Cuenta el gaitero que en San Juan de Puerto Rico hizo grandes amigos. «Fui allí a dar clases, en 1986. Llegué con una maleta y me volví a casa con cuatro, todas llenas de regalos, y 500.000 pesetas de las de entonces». Hizo las américas, a su modo, como profesor de gaita y gaitero invitado a centros asturianos.
El primero que visitó en el continente americano fue el de México, con la Sección Femenina, en 1963, tras ser nombrado gaitero mayor.

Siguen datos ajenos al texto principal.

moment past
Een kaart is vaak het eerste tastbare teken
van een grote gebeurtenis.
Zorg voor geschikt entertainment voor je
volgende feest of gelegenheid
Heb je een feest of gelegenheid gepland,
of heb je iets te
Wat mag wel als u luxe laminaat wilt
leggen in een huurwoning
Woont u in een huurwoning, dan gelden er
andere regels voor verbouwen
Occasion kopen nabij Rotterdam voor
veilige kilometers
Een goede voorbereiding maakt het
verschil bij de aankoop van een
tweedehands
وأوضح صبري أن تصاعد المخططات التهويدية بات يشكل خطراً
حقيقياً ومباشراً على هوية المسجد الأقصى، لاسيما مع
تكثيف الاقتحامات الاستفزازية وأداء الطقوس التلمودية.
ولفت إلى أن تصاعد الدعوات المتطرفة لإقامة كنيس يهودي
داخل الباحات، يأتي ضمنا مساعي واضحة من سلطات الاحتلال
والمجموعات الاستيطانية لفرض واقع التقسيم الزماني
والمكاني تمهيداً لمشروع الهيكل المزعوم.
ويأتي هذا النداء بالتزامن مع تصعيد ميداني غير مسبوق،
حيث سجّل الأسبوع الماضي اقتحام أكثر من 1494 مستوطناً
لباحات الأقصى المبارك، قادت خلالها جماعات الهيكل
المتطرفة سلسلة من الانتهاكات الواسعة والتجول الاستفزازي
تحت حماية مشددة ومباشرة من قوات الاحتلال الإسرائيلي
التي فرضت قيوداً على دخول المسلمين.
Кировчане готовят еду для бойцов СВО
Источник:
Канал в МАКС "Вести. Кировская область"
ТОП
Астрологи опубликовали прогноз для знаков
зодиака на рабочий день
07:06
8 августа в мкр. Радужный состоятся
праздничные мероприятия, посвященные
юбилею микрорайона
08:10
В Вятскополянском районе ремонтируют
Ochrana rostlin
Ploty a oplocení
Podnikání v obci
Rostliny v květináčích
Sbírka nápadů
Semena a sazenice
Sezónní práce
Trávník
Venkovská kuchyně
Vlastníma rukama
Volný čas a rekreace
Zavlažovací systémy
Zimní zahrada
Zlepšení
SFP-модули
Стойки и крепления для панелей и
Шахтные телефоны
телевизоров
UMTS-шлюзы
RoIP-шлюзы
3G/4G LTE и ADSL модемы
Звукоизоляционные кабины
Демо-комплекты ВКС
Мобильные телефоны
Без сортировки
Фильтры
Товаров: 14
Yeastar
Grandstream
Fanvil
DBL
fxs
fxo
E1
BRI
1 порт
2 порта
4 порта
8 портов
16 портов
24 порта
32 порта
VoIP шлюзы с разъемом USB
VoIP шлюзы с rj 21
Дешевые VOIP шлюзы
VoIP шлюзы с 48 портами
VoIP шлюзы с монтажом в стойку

Pero su dedicación al folclore asturiano no se desarrolló sólo en el extranjero: durante años, fue probador del Museo Internacional de la Gaita, una aventura a la que le animaron sus amigos Daniel Palacios y Faustino Menéndez, el constructor de los instrumentos.
De su empeño nació también la actual Asociación de Coros y Danzas Jovellanos -que dirigen su hija Maribel y su marido, Roberto-, y la banda de gaitas de la misma. «Hay muchos gaiteros, pero es difícil encontrar buenos gaiteros para un grupo», sostiene Pepín. A él le gusta, sobre todo, el pericote. «Nunca bailé, pero sabía quién bailaba bien y quién lo hacía mal».